World HQ originally only held 180 people upstairs, but now we had converted the downstairs to ‘The Muhammad Ali Cafe,’ we got the capacity up to 280.
Just as we did that, as if by magic – the Ali movie ‘When We Were Kings’ came out & we were smack on point…
We rocked that Club for ten glorious years & kept quality black music alive in Newcastle.
Now for the first time, we were able to financially support things outside of music, that we felt were good for the City.
So we sponsored the visit of the Anne Frank Exhibition & also traveled abroad at the Council’s invitation, representing Newcastle at an International Conference in Rotterdam.
It was around this time we first coined the phrase ‘Racially Harmonic’ in our publicity for the Club & we had never been so focused.
We also started to hire out midweek to other people & to learn how to work with new promoters & use our experience to help realise the type of events they were into.
This led to us hosting nights like Curves, Moonbase & Triky Disco, giving loads of young, new promoters that first foot in the door, that we’d had to fight so hard for, back in the day.
A Club that matched the times.
The Old Club was such a special place & in the 10 years we were there, we really did up the level of diversity that was available in the City.
It was an exciting time as genres like Drum & Bass first appeared & Funk & Soul shone brightly.
Everyone reading this who ever went there is smiling now… It really was like one great big, never ending, beautiful dream.

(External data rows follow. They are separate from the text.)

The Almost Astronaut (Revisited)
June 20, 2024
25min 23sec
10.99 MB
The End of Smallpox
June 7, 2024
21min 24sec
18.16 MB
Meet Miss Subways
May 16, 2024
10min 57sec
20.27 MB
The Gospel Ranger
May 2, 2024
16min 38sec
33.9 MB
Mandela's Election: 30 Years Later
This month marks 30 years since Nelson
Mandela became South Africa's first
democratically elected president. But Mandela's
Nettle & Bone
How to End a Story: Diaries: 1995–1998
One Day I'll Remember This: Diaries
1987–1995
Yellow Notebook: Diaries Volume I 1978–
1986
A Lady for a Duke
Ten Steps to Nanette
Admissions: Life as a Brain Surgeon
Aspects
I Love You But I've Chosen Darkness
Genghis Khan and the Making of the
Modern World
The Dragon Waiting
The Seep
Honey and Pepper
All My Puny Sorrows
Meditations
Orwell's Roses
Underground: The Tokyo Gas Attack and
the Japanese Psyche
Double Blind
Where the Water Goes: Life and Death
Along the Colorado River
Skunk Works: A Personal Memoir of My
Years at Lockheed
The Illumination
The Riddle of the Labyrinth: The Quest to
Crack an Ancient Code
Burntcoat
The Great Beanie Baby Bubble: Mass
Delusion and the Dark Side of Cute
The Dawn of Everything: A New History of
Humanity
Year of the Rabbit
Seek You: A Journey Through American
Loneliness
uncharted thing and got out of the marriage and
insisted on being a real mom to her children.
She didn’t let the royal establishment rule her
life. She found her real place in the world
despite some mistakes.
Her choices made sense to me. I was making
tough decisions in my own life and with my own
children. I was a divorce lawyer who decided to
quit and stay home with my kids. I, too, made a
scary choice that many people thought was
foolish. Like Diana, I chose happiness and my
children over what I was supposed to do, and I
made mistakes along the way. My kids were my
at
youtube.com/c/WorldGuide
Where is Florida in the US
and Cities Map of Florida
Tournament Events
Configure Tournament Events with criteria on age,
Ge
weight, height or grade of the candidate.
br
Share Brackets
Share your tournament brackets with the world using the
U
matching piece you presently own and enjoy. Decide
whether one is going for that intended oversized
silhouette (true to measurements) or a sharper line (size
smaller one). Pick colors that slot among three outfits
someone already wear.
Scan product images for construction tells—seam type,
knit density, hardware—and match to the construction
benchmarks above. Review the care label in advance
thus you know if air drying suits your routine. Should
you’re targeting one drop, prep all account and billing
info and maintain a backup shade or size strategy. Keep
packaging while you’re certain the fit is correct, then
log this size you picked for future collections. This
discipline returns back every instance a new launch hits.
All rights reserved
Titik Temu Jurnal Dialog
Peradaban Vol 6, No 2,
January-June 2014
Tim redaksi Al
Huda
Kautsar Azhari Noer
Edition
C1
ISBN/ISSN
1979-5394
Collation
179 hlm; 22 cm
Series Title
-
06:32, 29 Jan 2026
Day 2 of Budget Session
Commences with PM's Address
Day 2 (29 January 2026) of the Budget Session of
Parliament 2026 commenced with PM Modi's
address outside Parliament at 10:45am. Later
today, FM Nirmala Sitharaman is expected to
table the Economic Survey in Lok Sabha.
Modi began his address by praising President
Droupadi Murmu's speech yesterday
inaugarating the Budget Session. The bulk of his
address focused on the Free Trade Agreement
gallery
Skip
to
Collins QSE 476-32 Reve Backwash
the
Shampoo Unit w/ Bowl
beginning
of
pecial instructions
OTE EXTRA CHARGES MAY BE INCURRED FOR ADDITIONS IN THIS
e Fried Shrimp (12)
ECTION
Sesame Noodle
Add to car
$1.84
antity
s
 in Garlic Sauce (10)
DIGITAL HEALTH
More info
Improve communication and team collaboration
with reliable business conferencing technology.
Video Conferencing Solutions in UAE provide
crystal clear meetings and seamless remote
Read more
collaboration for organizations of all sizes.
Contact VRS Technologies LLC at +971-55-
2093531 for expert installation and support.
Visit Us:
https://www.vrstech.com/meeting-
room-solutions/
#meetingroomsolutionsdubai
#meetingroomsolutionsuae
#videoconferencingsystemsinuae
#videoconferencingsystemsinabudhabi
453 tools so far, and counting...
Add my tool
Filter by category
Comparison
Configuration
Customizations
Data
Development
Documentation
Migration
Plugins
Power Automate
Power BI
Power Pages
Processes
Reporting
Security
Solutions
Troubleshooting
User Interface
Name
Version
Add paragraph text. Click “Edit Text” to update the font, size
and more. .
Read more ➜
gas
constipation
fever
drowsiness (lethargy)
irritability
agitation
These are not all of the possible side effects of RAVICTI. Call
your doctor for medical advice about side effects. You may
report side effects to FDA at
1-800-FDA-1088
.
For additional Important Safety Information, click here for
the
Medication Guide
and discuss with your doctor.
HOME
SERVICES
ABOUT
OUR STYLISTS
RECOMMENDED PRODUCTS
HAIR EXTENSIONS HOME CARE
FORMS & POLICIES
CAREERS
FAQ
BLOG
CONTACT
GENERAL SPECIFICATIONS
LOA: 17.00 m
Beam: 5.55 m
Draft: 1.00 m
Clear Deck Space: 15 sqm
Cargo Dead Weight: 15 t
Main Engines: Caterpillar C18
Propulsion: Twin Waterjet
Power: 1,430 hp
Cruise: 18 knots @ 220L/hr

It was pure nuts.
We had a really cool, diverse, international, crowd & we stuck to our guns & kept all the roughnecks out.
Many important racial, political & social landmarks went down during the time we spent there…
The Anti Apartheid movement in South Africa had been gaining pace & we always supported it through the music we championed in Clubs. On the night of the first free South African election, Nelson Mandela became leader & we celebrated big time. Really happy days.
Frau Thatcher was booted out by her own traitors & Labour came to power. Oh how we danced..!
There were really sad times too, like the tragic death of young Stephen Lawrence. When that happened, in the shocking aftermath we made certain, that we always had copies of the Macpherson report behind the bar to share with anyone who wished to read it.
The Police were totally called out & from that point on, everyone, not just us, realised how racist they were & still are today (often as standard) to Black people & their families.
The good times far outweighed the bad though & we made the best of them both. We played for 8 hours at the amazing Millennium party too, so this was both an era defining time & an era defining little Club.
Everyone shared in it & artists like Jamiroquai & Moby would pop in & chill with us when they were playing in town. It was the most amazing musical scene & tremendous little, far reaching Club.
'Powershow' by the mighty Fela Kuti, was just one, of the many big, uplifting anthems we rocked with down there (& still rock today). We all shared in it's sublime majesty, as we danced away, in that magical little house that was our home.